CitizenFour review: it’s not paranoia when there’s proof you’re being watched

Edward Snowden: never loud or showy

Film Title: CitizenFour

Director: Laura Poitras

Starring: Edward Snowden, Glenn Greenwald, William Binney, Jacob Appelbaum

Genre: Documentary

Running Time: 114 min

Thu, Oct 30, 2014, 22:49

   

Edward Snowden worked deep inside America’s Dark State as a contract systems administrator for the NSA. His position allowed him to access millions of documents to demonstrate that the US is using internet providers and tech behemoths – Google, Yahoo, Facebook, Microsoft, Twitter – to spy on its citizens.

This, he says, is a privilege compared to how the NSA and the Five Eyes (Australia, Canada, UK, US, NZ) treat the rest of the world.
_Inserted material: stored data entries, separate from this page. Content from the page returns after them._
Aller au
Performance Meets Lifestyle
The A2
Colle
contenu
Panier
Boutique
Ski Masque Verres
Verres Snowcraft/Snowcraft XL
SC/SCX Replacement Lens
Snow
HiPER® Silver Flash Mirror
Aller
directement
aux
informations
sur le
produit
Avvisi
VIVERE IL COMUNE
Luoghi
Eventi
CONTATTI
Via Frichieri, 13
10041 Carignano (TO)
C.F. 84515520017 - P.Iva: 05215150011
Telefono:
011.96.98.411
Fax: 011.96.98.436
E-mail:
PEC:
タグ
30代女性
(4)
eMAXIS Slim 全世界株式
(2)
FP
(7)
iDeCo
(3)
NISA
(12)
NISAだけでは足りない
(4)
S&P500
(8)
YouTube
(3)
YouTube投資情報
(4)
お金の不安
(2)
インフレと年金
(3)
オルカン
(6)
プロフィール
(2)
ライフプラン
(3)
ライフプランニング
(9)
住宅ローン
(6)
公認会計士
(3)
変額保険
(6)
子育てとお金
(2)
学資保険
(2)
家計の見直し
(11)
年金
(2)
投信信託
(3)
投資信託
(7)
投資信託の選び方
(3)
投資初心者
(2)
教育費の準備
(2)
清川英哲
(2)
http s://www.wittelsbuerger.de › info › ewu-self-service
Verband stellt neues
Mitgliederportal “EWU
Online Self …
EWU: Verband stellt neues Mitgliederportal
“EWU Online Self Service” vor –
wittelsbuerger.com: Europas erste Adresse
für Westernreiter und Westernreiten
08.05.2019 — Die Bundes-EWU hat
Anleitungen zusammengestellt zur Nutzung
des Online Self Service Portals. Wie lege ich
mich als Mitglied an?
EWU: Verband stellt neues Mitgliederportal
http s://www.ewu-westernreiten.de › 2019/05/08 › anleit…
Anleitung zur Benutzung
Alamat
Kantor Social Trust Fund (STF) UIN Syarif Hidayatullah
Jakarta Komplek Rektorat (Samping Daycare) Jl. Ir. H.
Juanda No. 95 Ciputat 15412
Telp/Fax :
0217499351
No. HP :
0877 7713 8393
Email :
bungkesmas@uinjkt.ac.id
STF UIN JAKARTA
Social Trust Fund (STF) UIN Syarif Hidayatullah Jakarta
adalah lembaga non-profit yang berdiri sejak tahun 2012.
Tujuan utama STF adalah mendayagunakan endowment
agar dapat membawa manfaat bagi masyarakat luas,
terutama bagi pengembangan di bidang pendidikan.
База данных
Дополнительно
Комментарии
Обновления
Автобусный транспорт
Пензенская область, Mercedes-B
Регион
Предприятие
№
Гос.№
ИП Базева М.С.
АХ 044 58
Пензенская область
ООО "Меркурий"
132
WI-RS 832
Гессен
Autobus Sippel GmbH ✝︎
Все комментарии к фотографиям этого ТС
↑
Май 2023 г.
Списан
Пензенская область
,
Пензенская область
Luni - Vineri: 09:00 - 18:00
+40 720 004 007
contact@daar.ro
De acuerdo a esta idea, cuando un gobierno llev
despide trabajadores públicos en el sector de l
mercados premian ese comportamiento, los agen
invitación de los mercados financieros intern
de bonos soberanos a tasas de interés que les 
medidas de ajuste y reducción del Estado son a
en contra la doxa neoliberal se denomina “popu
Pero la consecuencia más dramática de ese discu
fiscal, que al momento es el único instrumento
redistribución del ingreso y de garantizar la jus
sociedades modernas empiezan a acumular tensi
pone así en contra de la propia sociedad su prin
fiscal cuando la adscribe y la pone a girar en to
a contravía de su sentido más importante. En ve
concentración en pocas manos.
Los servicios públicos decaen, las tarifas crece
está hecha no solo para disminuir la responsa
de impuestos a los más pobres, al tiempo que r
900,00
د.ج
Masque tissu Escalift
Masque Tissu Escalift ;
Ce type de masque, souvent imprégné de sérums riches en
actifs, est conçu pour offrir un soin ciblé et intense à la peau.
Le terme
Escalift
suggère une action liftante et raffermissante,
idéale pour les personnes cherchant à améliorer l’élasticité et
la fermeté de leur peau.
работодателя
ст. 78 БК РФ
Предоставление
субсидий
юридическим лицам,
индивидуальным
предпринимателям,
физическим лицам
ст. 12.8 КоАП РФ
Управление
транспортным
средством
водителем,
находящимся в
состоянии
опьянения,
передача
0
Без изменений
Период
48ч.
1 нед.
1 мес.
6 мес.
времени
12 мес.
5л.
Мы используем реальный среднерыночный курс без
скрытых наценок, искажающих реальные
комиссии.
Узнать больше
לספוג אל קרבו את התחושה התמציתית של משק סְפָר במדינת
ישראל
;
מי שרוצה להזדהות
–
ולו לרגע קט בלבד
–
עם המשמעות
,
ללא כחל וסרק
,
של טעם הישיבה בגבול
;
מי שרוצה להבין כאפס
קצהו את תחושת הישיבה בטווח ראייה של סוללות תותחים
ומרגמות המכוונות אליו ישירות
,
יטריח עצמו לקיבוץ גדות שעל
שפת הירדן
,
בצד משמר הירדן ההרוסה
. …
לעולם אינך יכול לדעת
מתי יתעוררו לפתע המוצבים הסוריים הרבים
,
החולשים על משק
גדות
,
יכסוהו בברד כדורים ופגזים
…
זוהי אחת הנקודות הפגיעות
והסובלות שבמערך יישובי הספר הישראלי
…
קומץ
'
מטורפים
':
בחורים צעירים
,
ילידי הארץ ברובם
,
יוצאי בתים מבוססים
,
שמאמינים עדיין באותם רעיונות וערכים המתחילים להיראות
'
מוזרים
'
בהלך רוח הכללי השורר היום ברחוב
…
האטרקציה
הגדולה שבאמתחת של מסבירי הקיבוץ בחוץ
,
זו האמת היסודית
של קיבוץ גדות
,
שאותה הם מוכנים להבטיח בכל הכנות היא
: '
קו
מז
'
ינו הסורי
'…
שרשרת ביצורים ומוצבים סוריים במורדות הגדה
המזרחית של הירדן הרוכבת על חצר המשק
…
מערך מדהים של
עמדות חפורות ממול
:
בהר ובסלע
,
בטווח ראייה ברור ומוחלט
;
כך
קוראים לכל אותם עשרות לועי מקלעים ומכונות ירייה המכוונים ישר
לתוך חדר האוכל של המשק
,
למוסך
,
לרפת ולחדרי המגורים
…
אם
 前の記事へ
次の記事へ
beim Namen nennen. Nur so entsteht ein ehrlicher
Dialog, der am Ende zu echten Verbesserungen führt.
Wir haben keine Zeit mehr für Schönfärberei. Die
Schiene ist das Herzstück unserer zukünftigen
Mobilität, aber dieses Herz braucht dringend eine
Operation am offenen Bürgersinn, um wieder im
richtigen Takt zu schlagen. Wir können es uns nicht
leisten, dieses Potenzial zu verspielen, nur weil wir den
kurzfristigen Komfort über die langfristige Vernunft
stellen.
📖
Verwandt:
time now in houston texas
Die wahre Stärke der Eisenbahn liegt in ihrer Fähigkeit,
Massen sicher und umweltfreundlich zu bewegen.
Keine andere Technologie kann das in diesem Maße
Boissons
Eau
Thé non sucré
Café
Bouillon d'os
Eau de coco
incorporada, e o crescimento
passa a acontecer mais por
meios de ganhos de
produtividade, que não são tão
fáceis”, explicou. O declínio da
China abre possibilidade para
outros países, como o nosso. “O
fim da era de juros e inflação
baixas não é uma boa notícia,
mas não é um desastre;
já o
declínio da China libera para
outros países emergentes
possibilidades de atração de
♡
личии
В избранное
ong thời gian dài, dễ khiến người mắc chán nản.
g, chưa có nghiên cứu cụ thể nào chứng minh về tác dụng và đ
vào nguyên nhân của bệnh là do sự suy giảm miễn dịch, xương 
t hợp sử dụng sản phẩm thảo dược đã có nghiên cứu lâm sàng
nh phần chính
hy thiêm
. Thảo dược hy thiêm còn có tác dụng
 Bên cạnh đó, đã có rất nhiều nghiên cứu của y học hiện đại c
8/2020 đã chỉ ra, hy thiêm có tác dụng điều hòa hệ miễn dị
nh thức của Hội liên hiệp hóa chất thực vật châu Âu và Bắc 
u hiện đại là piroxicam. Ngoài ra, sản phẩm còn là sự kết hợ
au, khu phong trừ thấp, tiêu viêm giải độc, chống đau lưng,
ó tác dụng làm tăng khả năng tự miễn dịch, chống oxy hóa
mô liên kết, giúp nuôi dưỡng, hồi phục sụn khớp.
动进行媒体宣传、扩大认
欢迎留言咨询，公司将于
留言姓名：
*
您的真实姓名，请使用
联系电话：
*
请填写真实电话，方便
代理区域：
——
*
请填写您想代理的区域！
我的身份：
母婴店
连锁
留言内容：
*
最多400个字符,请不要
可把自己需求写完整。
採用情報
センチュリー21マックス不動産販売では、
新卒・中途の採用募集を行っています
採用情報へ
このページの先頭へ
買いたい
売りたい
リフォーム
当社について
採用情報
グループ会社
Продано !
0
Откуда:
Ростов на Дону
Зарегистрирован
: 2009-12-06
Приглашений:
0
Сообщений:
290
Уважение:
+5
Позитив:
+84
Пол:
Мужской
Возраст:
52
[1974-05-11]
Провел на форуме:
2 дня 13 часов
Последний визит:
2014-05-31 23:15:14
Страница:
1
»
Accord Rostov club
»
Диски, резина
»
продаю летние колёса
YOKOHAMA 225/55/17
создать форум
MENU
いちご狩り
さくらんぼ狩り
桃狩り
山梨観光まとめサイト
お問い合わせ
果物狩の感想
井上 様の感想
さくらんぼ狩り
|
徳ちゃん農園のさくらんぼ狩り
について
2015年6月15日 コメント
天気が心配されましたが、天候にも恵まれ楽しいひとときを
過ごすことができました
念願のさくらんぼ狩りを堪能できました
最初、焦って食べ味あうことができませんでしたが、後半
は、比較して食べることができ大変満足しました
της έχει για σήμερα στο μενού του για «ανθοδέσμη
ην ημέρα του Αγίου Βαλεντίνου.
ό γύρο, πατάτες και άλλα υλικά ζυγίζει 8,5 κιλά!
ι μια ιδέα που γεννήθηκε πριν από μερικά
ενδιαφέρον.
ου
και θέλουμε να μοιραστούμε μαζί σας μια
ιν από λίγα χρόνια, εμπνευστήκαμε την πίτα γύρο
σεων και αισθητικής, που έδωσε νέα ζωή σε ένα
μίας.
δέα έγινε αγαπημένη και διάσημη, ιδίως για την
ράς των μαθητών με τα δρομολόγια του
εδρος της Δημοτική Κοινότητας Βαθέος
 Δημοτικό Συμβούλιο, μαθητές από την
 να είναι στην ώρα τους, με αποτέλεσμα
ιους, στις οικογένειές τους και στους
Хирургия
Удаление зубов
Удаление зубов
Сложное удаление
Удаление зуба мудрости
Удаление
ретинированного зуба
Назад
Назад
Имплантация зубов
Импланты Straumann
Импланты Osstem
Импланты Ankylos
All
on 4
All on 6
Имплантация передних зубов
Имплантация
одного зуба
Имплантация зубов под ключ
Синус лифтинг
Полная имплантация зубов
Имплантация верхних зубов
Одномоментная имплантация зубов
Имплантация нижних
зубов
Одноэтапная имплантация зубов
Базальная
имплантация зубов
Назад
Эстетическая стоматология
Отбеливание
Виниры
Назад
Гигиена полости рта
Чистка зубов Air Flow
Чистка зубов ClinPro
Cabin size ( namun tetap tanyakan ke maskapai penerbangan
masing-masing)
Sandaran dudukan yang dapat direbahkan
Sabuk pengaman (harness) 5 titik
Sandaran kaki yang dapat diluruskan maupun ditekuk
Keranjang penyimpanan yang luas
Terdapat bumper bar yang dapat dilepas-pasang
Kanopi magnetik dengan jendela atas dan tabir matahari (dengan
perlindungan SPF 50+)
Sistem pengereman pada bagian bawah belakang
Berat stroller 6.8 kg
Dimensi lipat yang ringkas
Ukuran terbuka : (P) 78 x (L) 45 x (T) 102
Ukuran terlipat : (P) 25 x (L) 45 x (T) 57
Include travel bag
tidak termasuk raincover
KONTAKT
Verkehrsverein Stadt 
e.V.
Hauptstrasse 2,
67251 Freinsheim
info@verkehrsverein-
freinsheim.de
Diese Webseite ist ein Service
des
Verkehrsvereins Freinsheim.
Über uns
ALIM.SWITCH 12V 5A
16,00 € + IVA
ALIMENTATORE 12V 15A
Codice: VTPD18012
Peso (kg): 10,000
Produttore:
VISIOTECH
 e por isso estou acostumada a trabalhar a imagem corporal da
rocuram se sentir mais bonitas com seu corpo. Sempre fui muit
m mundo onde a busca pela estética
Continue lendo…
A map illustrating activity levels flashes on screen during Laura Poitras’ thrilling documentary, a map that obscures Ireland and the UK by black, eyeballing pathways.

For most of CitizenFour’s duration, we’re trapped with whistleblower Edward Snowden and film-maker Laura Poitras in a Hong Kong hotel room telling a story that started to break in June 2013. It is a tribute to Poitras’ skills that CitizenFour grips our attention until an appropriately creepy electrified fuzz, lifted from NIN’s Ghosts, plays over the final credits. Breaking TV news and various asides counterpoint Snowden’s metadata with reminders of Barack Obama’s forgotten promises to respect human and constitutional rights.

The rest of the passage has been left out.